Antonio Cassano: elogio della follia
A 21 anni da quel famoso gol all’Inter, il fenomeno di Bari Vecchia è ancora un esempio di genio e sregolatezza, del potrei ma non voglio.
Lancio dalla trequarti difensiva a saltare il centrocampo. Tra le linee si inserisce un biondino di appena 17 anni. Controllo di tacco e palla che alla perfezione segue la corsa davanti al numero 18 del Bari. Tocco di esterno destro a rientrare in area di rigore insinuandosi tra Blanc e Panucci.
Non proprio “due de passaggio” per dirla alla Mario Brega.
Tiro di destro e palla all’angolino alle spalle di Peruzzi.
Era il 42° minuto del II tempo di Bari-Inter del 18 dicembre 1999. Ed il biondino in questione era un certo Antonio Cassano.
Peter Pan, come lo battezzerà qualche anno dopo il famoso speaker Carlo Zampa. Mai soprannome fu più azzeccato. Ancora oggi Antonio Cassano sembra essere un eterno Peter Pan che non vuole crescere. Troppo fuori dagli schemi per accettare l’idea di abbandonare la sua isola che non c’è. Quel mondo tutto suo dedicato alla bellezza quasi fine a se stesso.
Un’isola di cui pochi eletti possono comprendere il significato. Tantomeno la missione.

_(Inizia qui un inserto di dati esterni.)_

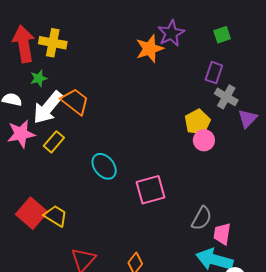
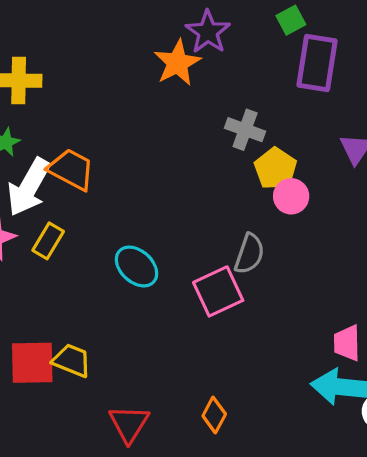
purple rectangle: (214, 73) -> (317, 63), moved, size x1.6
gray cross: (226, 97) -> (245, 130), moved
red square: (32, 213) -> (32, 363), turned -32
gray semicircle: (202, 218) -> (249, 254), moved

Quella di portare bellezza, fantasia, colore, parafrasando la famosa canzone di Luis Miguel “Noi ragazzi di oggi”, in un mondo dove la necessità di vincere ad ogni costo, di far quadrare i conti, di rispettare le pretese di un pubblico disabituato ad ammirare il bello, a godere del gesto fine, la fanno da padroni. Un mondo in bianco e nero.
Cassano: l’arte prestata al calcio
Antonio Cassano, da quel 18 dicembre, come un novello pittore fauvista, ha impersonato questo ruolo di dare colore. Un colore acceso, vivo, quasi sopra le righe. Un’arte in cui si supera la concezione di imitazione naturalistica della realtà.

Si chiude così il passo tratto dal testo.